* [Exercise details] Give only the number of lines in the data that include the string "pines".

* [Available data]
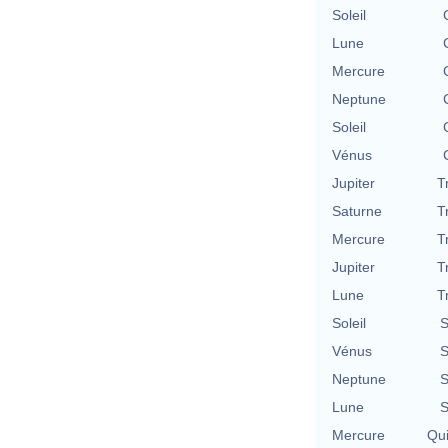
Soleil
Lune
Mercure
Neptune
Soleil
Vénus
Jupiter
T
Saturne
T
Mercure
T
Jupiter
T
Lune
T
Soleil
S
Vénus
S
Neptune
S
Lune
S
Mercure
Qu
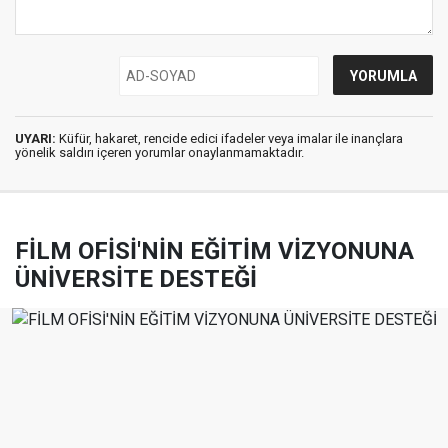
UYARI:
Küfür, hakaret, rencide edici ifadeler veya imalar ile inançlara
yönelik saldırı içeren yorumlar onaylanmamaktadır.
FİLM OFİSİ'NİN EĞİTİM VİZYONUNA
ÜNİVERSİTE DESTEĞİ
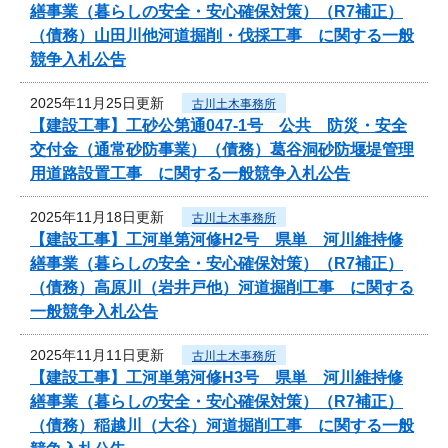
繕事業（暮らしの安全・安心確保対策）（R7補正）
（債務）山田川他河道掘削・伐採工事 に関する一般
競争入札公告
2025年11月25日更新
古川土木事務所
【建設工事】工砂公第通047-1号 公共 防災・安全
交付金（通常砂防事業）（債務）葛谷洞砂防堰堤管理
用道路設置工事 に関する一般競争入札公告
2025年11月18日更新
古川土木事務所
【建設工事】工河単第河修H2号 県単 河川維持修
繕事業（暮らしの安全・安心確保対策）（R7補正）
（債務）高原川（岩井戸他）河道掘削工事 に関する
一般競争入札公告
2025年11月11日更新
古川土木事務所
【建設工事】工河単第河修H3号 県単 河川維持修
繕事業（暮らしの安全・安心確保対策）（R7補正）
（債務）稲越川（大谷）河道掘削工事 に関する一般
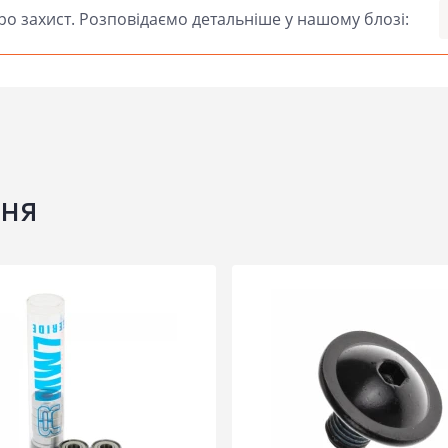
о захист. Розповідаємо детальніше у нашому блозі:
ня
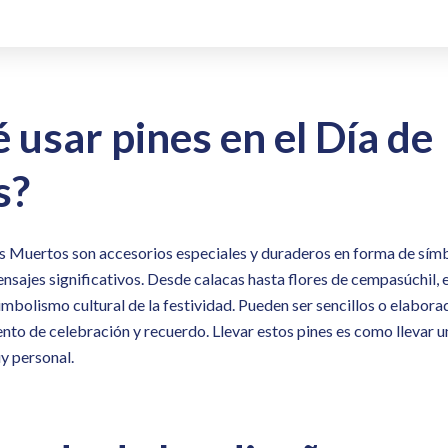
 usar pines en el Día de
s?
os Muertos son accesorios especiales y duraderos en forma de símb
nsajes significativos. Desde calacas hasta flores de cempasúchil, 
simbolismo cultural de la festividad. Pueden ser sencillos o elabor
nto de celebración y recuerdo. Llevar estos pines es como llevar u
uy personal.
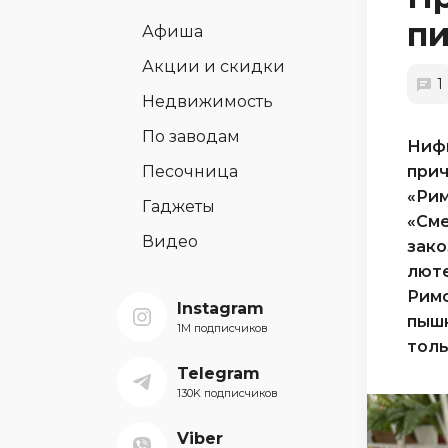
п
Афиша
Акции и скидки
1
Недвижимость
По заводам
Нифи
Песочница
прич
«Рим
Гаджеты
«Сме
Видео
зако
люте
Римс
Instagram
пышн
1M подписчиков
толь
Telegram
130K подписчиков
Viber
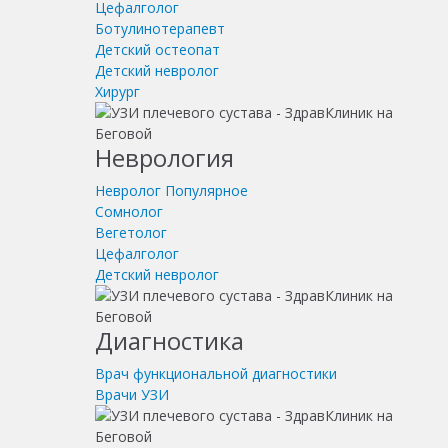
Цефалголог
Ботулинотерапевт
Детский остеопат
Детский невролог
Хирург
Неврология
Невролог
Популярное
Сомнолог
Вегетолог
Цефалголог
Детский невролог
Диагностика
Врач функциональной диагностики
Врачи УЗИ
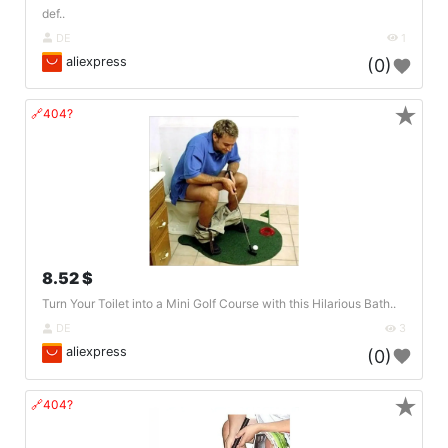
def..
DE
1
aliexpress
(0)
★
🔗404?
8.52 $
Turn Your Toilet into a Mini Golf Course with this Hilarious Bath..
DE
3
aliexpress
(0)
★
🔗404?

* [Exercise output] 2